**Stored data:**
* * * * * * * * *

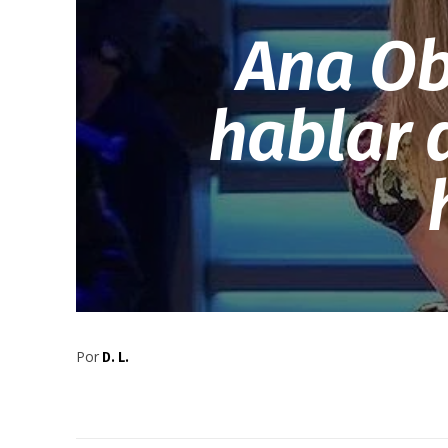
Ana Ob
hablar 
Por
D. L.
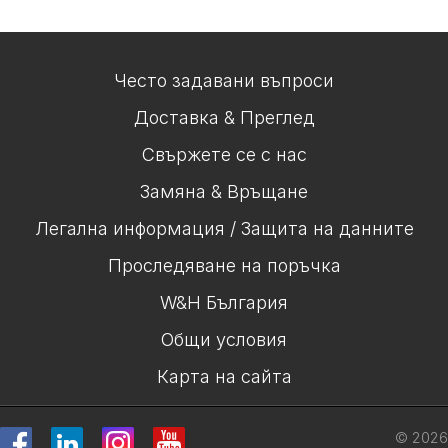
Често задавани въпроси
Доставка & Преглед
Свържете се с нас
Замяна & Връщане
Легална информация / Защита на данните
Проследяване на поръчка
W&H България
Общи условия
Карта на сайта
© 2026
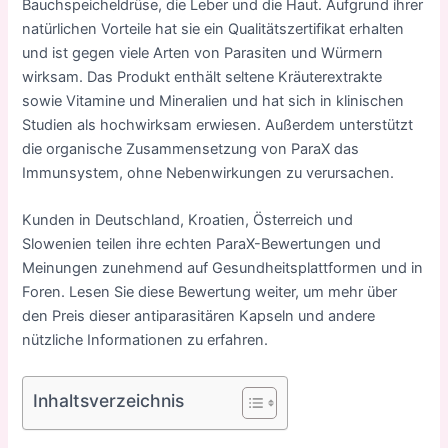
Bauchspeicheldrüse, die Leber und die Haut. Aufgrund ihrer
natürlichen Vorteile hat sie ein Qualitätszertifikat erhalten
und ist gegen viele Arten von Parasiten und Würmern
wirksam. Das Produkt enthält seltene Kräuterextrakte
sowie Vitamine und Mineralien und hat sich in klinischen
Studien als hochwirksam erwiesen. Außerdem unterstützt
die organische Zusammensetzung von ParaX das
Immunsystem, ohne
Nebenwirkungen
zu verursachen.
Kunden in Deutschland, Kroatien, Österreich und
Slowenien teilen ihre echten ParaX-Bewertungen und
Meinungen zunehmend auf Gesundheitsplattformen und in
Foren. Lesen Sie diese Bewertung weiter, um mehr über
den Preis dieser antiparasitären Kapseln und andere
nützliche Informationen zu erfahren.
Inhaltsverzeichnis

* * * * * * * * *

**Work instruction:**
Please print an exact copy of the records, with no pictures.

**Solution for this exercise:**
Ana Ob
hablar 
Por
D. L.
Често задавани въпроси
Доставка & Преглед
Свържете се с нас
Замяна & Връщане
Легална информация / Защита на данните
Проследяване на поръчка
W&H България
Общи условия
Карта на сайта
© 2026
Bauchspeicheldrüse, die Leber und die Haut. Aufgrund ihrer
natürlichen Vorteile hat sie ein Qualitätszertifikat erhalten
und ist gegen viele Arten von Parasiten und Würmern
wirksam. Das Produkt enthält seltene Kräuterextrakte
sowie Vitamine und Mineralien und hat sich in klinischen
Studien als hochwirksam erwiesen. Außerdem unterstützt
die organische Zusammensetzung von ParaX das
Immunsystem, ohne
Nebenwirkungen
zu verursachen.
Kunden in Deutschland, Kroatien, Österreich und
Slowenien teilen ihre echten ParaX-Bewertungen und
Meinungen zunehmend auf Gesundheitsplattformen und in
Foren. Lesen Sie diese Bewertung weiter, um mehr über
den Preis dieser antiparasitären Kapseln und andere
nützliche Informationen zu erfahren.
Inhaltsverzeichnis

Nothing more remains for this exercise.